Problem statement
Every entry, exactly as given, must be retyped.

Listed records
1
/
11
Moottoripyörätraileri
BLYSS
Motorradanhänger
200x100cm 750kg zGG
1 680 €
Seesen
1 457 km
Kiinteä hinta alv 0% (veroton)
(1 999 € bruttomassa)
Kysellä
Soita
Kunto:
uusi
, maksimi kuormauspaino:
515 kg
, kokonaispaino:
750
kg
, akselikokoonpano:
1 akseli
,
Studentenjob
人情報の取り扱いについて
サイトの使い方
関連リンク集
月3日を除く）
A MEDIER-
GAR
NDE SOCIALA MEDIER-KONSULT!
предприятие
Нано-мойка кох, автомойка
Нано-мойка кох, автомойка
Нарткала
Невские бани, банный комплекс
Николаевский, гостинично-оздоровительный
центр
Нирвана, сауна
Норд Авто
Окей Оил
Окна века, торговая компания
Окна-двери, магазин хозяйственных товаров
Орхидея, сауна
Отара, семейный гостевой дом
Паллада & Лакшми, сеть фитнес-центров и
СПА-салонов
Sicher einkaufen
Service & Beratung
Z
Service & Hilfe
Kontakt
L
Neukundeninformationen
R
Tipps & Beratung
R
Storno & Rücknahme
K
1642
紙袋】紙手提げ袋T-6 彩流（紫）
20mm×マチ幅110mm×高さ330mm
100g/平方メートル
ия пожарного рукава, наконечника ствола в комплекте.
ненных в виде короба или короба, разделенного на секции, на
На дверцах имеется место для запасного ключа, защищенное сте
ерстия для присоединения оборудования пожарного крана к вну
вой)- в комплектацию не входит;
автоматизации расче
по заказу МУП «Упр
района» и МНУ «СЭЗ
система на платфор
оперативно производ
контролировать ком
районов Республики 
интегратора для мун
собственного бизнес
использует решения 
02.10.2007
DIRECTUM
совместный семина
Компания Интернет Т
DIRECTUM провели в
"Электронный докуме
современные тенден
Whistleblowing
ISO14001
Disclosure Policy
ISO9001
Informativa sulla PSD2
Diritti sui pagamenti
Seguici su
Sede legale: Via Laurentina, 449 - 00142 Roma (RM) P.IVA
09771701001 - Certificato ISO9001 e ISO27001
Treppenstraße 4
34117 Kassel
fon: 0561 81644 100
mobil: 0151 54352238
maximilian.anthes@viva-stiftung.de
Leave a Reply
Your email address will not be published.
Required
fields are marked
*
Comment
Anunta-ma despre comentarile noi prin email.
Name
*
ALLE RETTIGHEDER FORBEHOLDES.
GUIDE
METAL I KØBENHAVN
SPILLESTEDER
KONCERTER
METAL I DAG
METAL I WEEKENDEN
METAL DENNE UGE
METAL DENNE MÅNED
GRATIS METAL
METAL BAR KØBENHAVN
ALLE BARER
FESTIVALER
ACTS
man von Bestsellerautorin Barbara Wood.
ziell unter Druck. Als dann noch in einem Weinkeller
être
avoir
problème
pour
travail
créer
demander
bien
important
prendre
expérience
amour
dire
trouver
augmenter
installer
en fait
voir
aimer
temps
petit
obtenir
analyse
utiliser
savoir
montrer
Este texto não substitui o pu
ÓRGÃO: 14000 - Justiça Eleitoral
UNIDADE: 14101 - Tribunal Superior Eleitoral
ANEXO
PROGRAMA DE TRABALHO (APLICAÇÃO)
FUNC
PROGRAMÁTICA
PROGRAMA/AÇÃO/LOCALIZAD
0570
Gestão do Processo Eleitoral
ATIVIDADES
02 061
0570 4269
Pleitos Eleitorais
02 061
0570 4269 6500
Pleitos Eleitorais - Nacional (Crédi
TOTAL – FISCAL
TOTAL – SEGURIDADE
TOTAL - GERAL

Written response
1
/
11
Moottoripyörätraileri
BLYSS
Motorradanhänger
200x100cm 750kg zGG
1 680 €
Seesen
1 457 km
Kiinteä hinta alv 0% (veroton)
(1 999 € bruttomassa)
Kysellä
Soita
Kunto:
uusi
, maksimi kuormauspaino:
515 kg
, kokonaispaino:
750
kg
, akselikokoonpano:
1 akseli
,
Studentenjob
人情報の取り扱いについて
サイトの使い方
関連リンク集
月3日を除く）
A MEDIER-
GAR
NDE SOCIALA MEDIER-KONSULT!
предприятие
Нано-мойка кох, автомойка
Нано-мойка кох, автомойка
Нарткала
Невские бани, банный комплекс
Николаевский, гостинично-оздоровительный
центр
Нирвана, сауна
Норд Авто
Окей Оил
Окна века, торговая компания
Окна-двери, магазин хозяйственных товаров
Орхидея, сауна
Отара, семейный гостевой дом
Паллада & Лакшми, сеть фитнес-центров и
СПА-салонов
Sicher einkaufen
Service & Beratung
Z
Service & Hilfe
Kontakt
L
Neukundeninformationen
R
Tipps & Beratung
R
Storno & Rücknahme
K
1642
紙袋】紙手提げ袋T-6 彩流（紫）
20mm×マチ幅110mm×高さ330mm
100g/平方メートル
ия пожарного рукава, наконечника ствола в комплекте.
ненных в виде короба или короба, разделенного на секции, на
На дверцах имеется место для запасного ключа, защищенное сте
ерстия для присоединения оборудования пожарного крана к вну
вой)- в комплектацию не входит;
автоматизации расче
по заказу МУП «Упр
района» и МНУ «СЭЗ
система на платфор
оперативно производ
контролировать ком
районов Республики 
интегратора для мун
собственного бизнес
использует решения 
02.10.2007
DIRECTUM
совместный семина
Компания Интернет Т
DIRECTUM провели в
"Электронный докуме
современные тенден
Whistleblowing
ISO14001
Disclosure Policy
ISO9001
Informativa sulla PSD2
Diritti sui pagamenti
Seguici su
Sede legale: Via Laurentina, 449 - 00142 Roma (RM) P.IVA
09771701001 - Certificato ISO9001 e ISO27001
Treppenstraße 4
34117 Kassel
fon: 0561 81644 100
mobil: 0151 54352238
maximilian.anthes@viva-stiftung.de
Leave a Reply
Your email address will not be published.
Required
fields are marked
*
Comment
Anunta-ma despre comentarile noi prin email.
Name
*
ALLE RETTIGHEDER FORBEHOLDES.
GUIDE
METAL I KØBENHAVN
SPILLESTEDER
KONCERTER
METAL I DAG
METAL I WEEKENDEN
METAL DENNE UGE
METAL DENNE MÅNED
GRATIS METAL
METAL BAR KØBENHAVN
ALLE BARER
FESTIVALER
ACTS
man von Bestsellerautorin Barbara Wood.
ziell unter Druck. Als dann noch in einem Weinkeller
être
avoir
problème
pour
travail
créer
demander
bien
important
prendre
expérience
amour
dire
trouver
augmenter
installer
en fait
voir
aimer
temps
petit
obtenir
analyse
utiliser
savoir
montrer
Este texto não substitui o pu
ÓRGÃO: 14000 - Justiça Eleitoral
UNIDADE: 14101 - Tribunal Superior Eleitoral
ANEXO
PROGRAMA DE TRABALHO (APLICAÇÃO)
FUNC
PROGRAMÁTICA
PROGRAMA/AÇÃO/LOCALIZAD
0570
Gestão do Processo Eleitoral
ATIVIDADES
02 061
0570 4269
Pleitos Eleitorais
02 061
0570 4269 6500
Pleitos Eleitorais - Nacional (Crédi
TOTAL – FISCAL
TOTAL – SEGURIDADE
TOTAL - GERAL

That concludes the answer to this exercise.